Before even meeting with our DAs, our team was largely under the impression that ironing boards are outdated, and this laundry feature could likely be left out of our design. It wasn’t until after our discussions with our volunteers that we realized how many people would appreciate and use this product. We decided that the ironing board was a must-have feature, so we built it into our first design. Here is the very first rendering of this space after our first round of DA feedback:
After the initial render, we talked again as a team to discuss how to make the best use of the space we have. As you can tell, the ironing board in this design is taking up an entire wall. We also noticed that it pulls out into the floor space and blocks the doorway going into the main living area. This isn’t a deal-breaker, but it makes it so this space can’t be used to its fullest potential. After a few minutes of discussing the current design, we quickly realized that the ironing board needed a new home within this room. Our team browsed through Pinterest and other sites to get ideas about how to smoothly integrate an ironing board into a laundry room. Our most favorite design was the innovative drawer ironing board (see below).

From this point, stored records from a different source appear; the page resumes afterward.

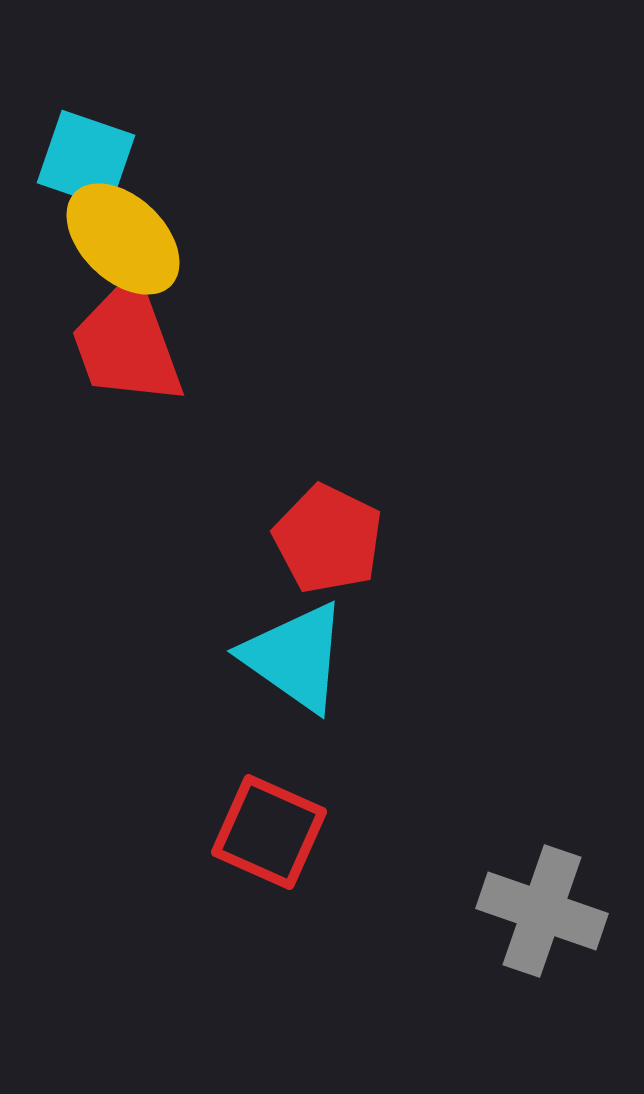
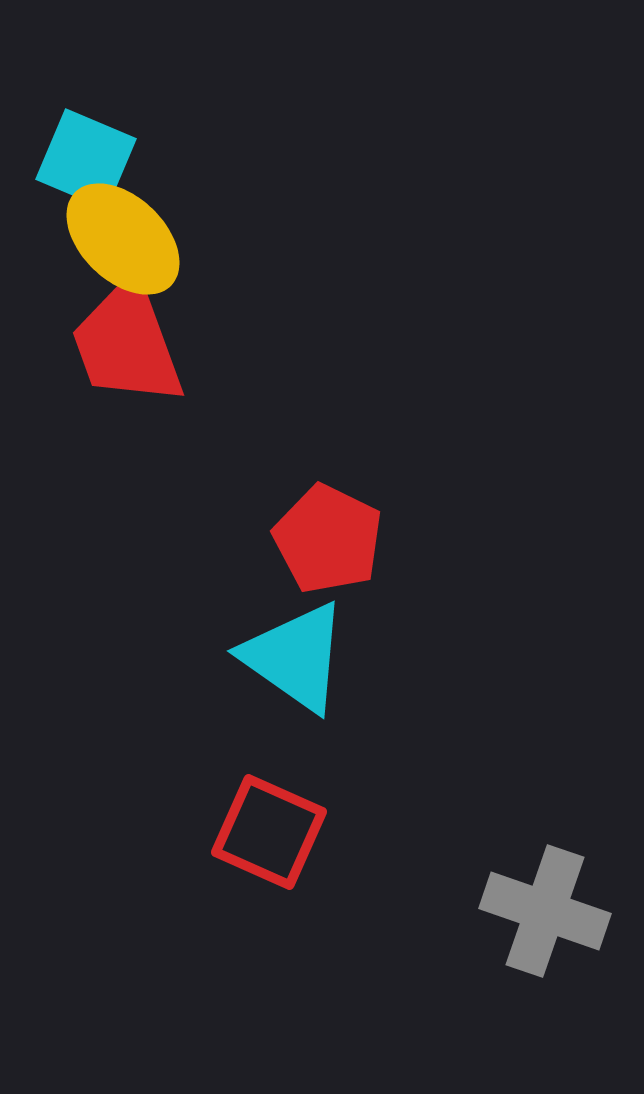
cyan square: rotated 4 degrees clockwise
gray cross: moved 3 px right
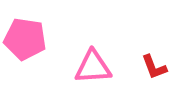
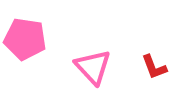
pink triangle: rotated 51 degrees clockwise
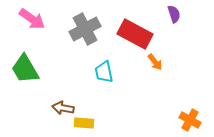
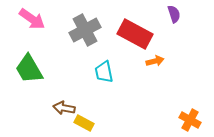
gray cross: moved 1 px down
orange arrow: moved 1 px up; rotated 66 degrees counterclockwise
green trapezoid: moved 4 px right
brown arrow: moved 1 px right
yellow rectangle: rotated 24 degrees clockwise
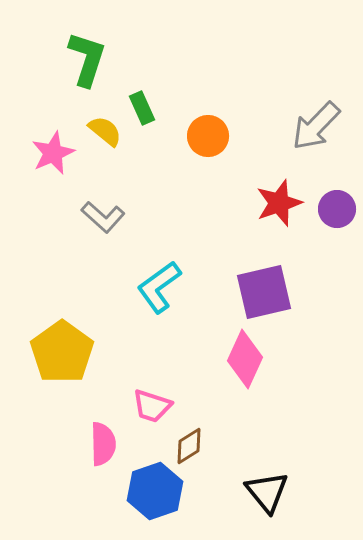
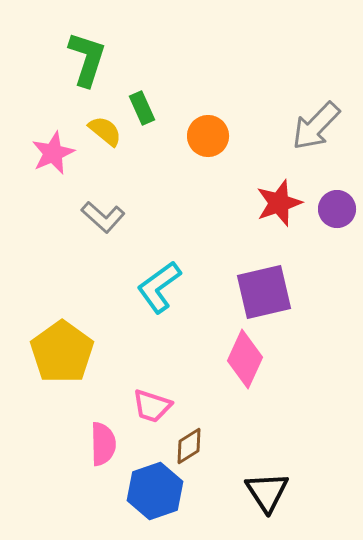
black triangle: rotated 6 degrees clockwise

Our team relocated the ironing board into a drawer, similar to the one pictured above, underneath the counter. This new design allows for incognito inclusion of a feature that will probably only be used on occasion. This design is also flexible in use, as it allows clients to opt out of the ironing board if steaming clothes is more their thing. Without the ironing board insert, this drawer simply works as another area for storage. Check out the second rendering of this space below to see how the design changed. This room is not yet complete, but this process will continue until everyone is satisfied with the final room configuration and finishes.
As an interdisciplinary team, we are able to learn from each other to create the most accessible designs possible. Architects aren’t experts in health sciences. Health professionals aren’t experts in design sciences. Home builders aren’t experts in design or human function. None of us know everything about all of our neighbors, which is why we benefit from working together!